# ICE



## teamdig (Dec 8, 2004)

Has anyone went out to any of the smaller lakes yet?


----------



## maple lake duck slayer (Sep 25, 2003)

I wish you guys on the early ice would play it a little safer. Just west of the cities, 3 guys were out on a smaller lake. Wasn't even froze over the whole way. One guy was a long ways out from the boat launch, fishing within about 50 yards of open water.
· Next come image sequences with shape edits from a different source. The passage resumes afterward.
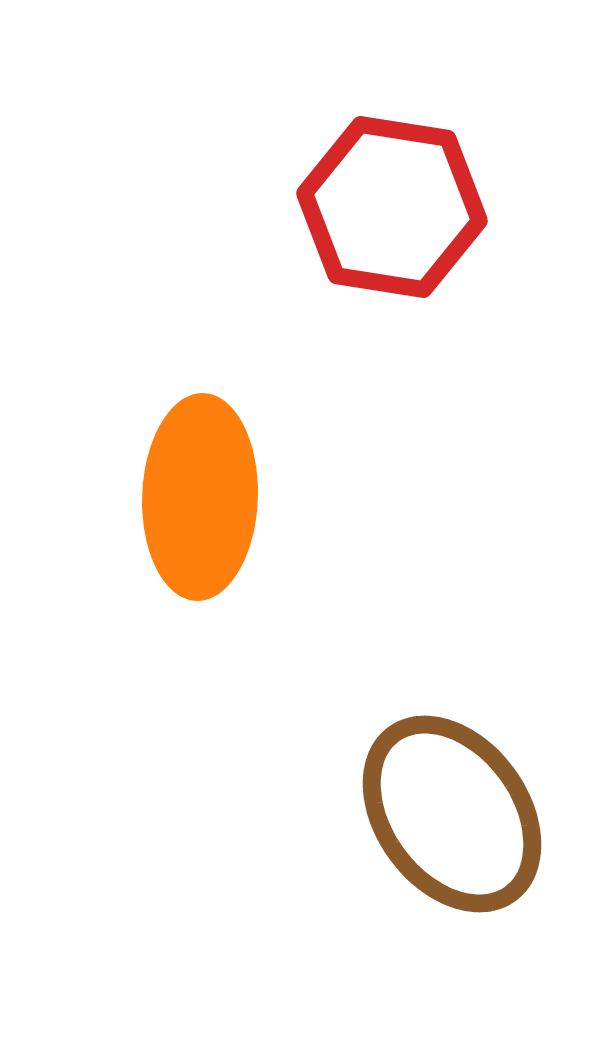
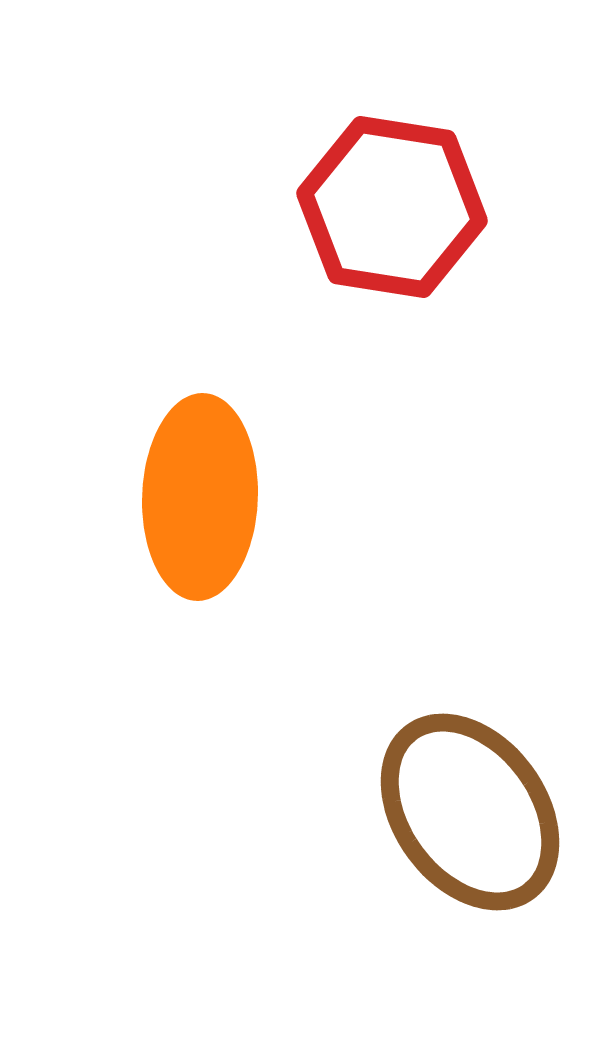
brown ellipse: moved 18 px right, 2 px up
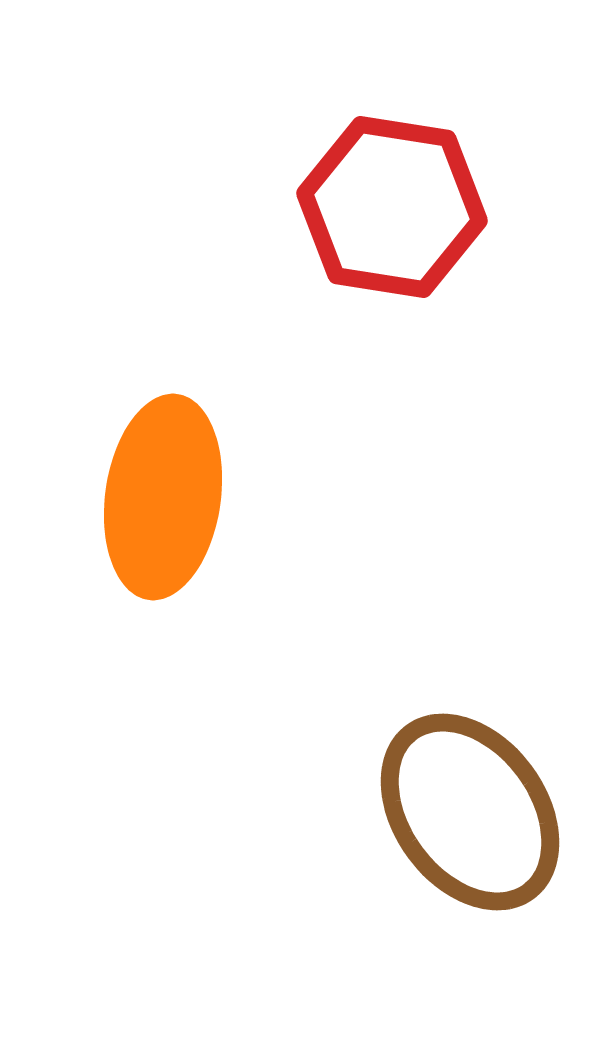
orange ellipse: moved 37 px left; rotated 6 degrees clockwise
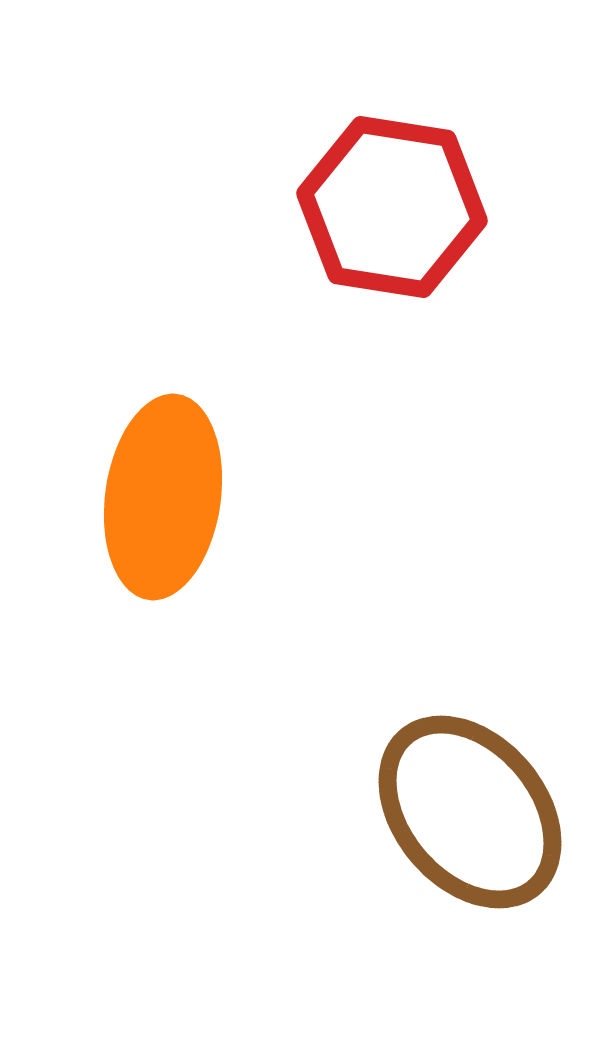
brown ellipse: rotated 4 degrees counterclockwise
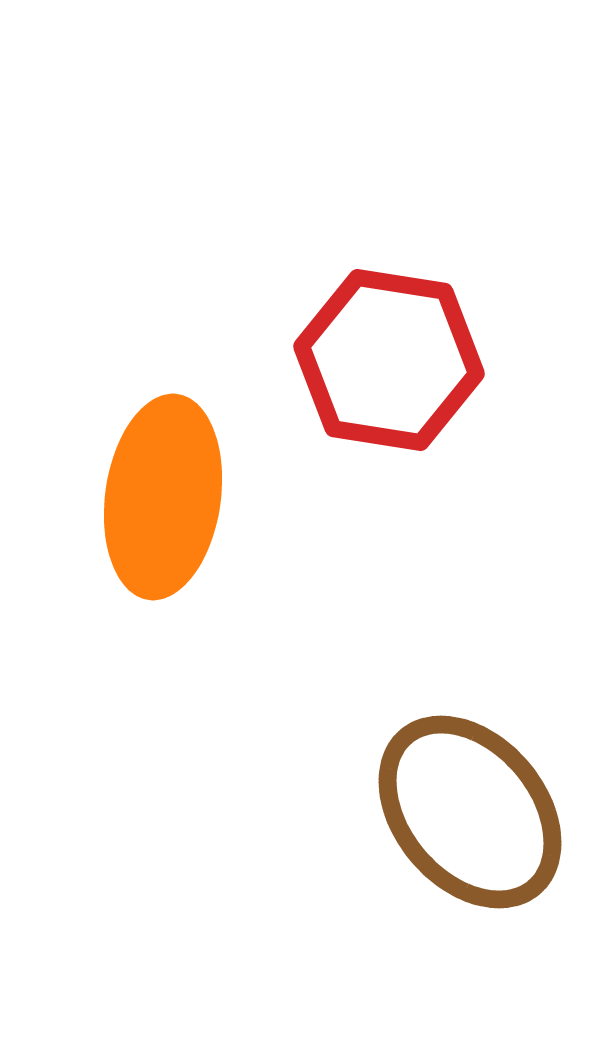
red hexagon: moved 3 px left, 153 px down
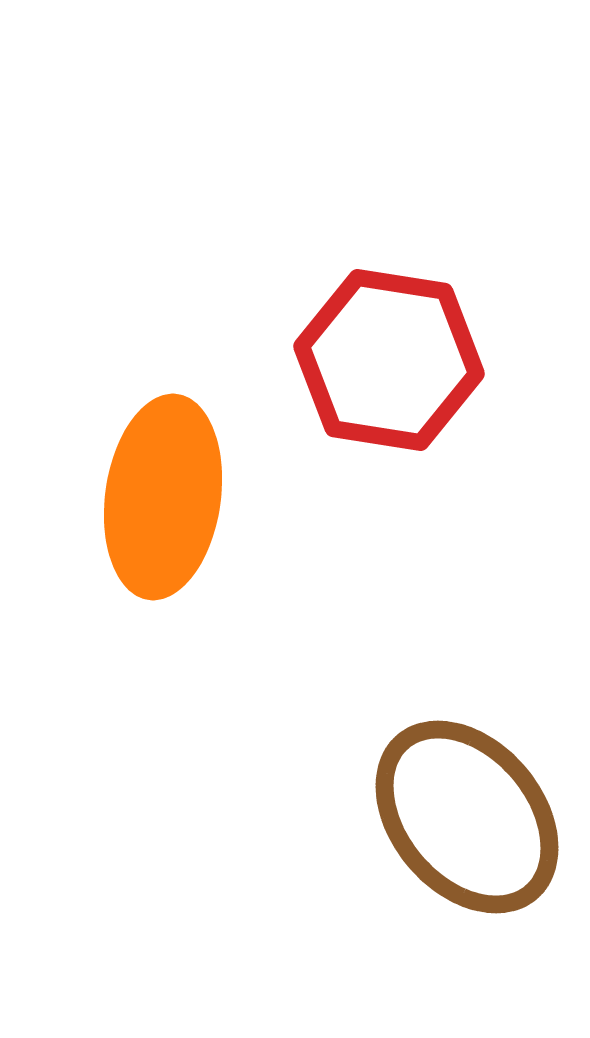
brown ellipse: moved 3 px left, 5 px down
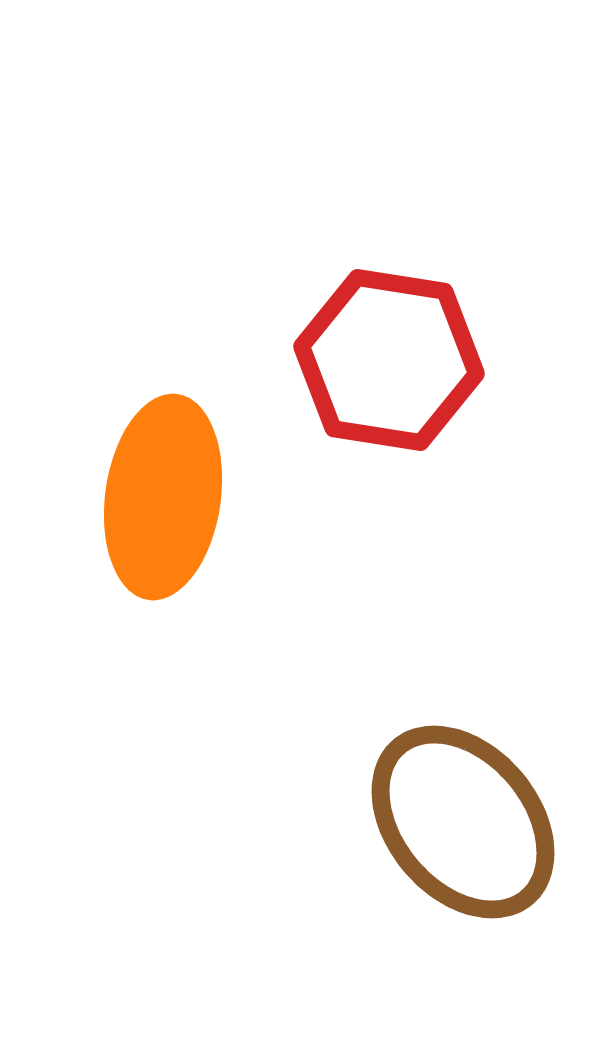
brown ellipse: moved 4 px left, 5 px down
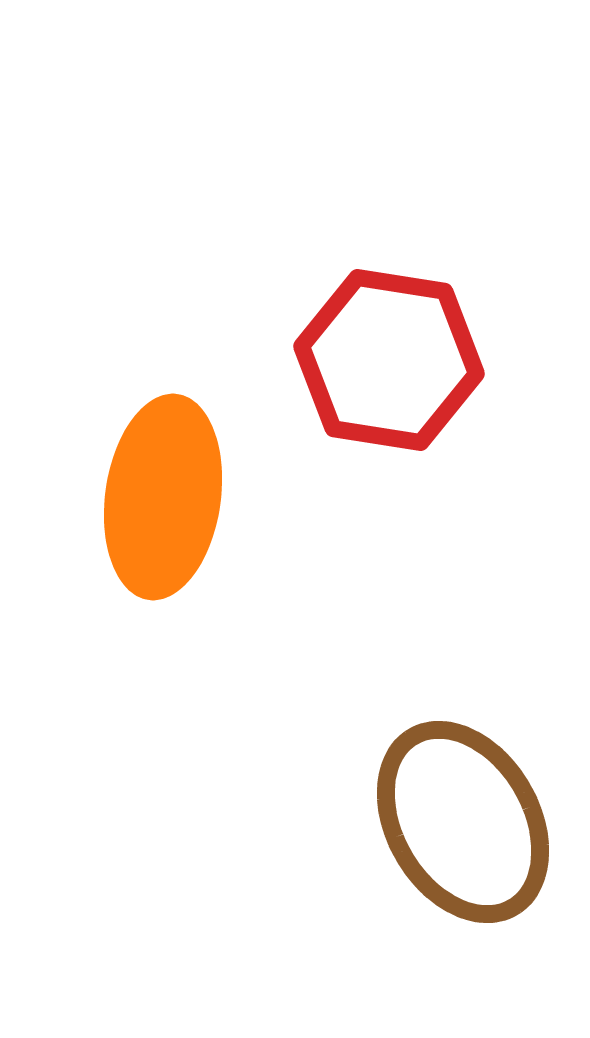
brown ellipse: rotated 10 degrees clockwise
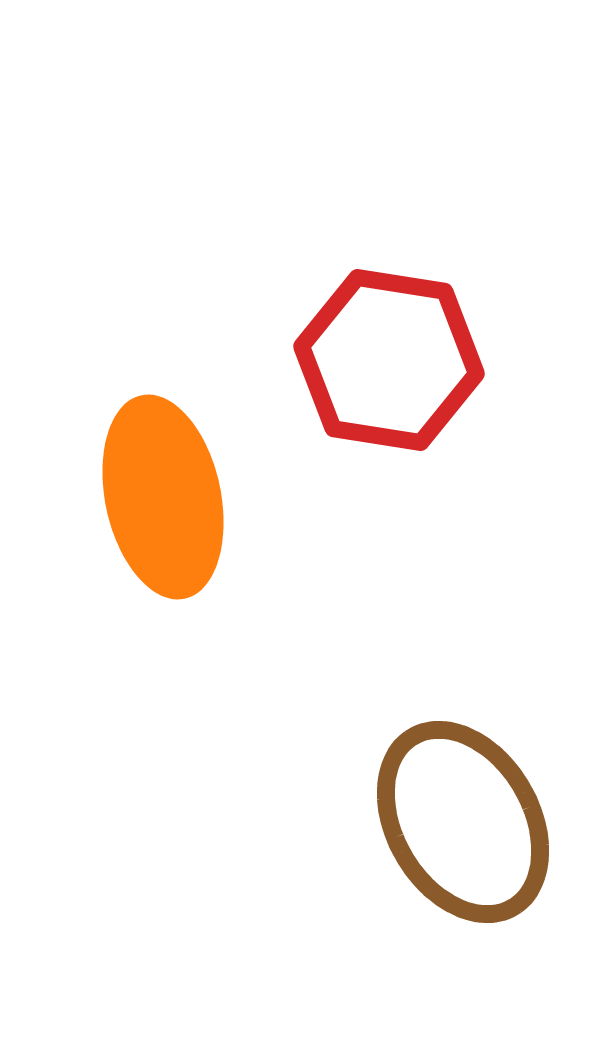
orange ellipse: rotated 20 degrees counterclockwise
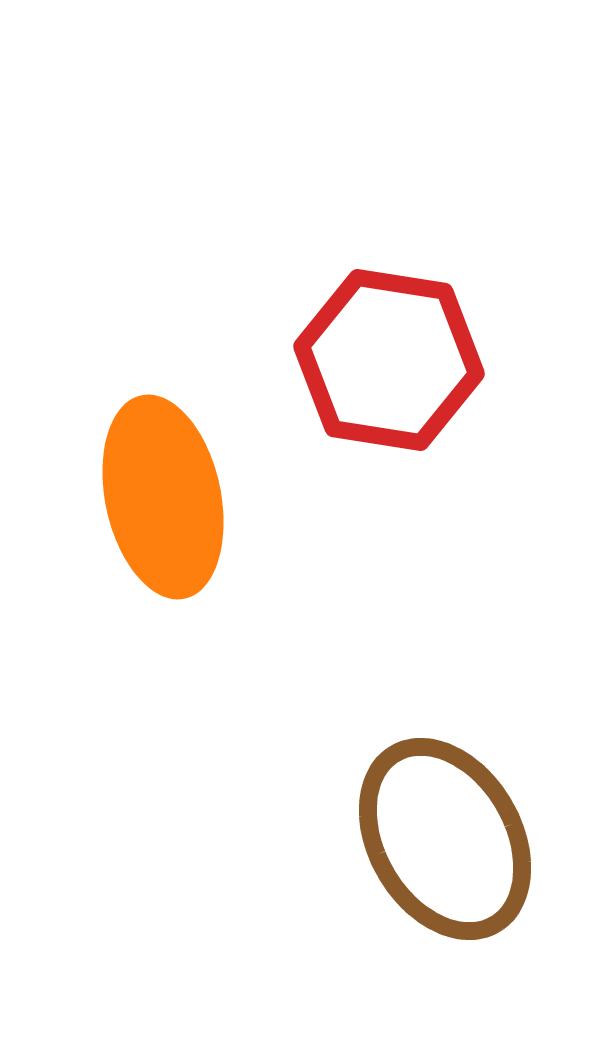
brown ellipse: moved 18 px left, 17 px down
The other two were only 150-200 yards out, but with the relatively warm weather, and little ice existent on large lakes, I have to believe the ice couldn't have been thicker than 2". BE CAREFUL. You won't miss out on that much fishing if you let the ice get a little thicker.


----------



## woodie1 (Dec 6, 2004)

what lake was that on my parents in buffalo say everything is still open and there is still still malards and goldeneyes on the lake they always want to get out there two early and i don't feel sorry for when fall in last year they were parking trucks out there on the edge of the ice with about 8in of ice and a dozen went in all at once just made me laugh cause a few fish isn't that important to die over just be careful out there guys


----------



## maple lake duck slayer (Sep 25, 2003)

It was just on some small lake, more like a very large cow pond, about 3-4 miles east of buffalo.


----------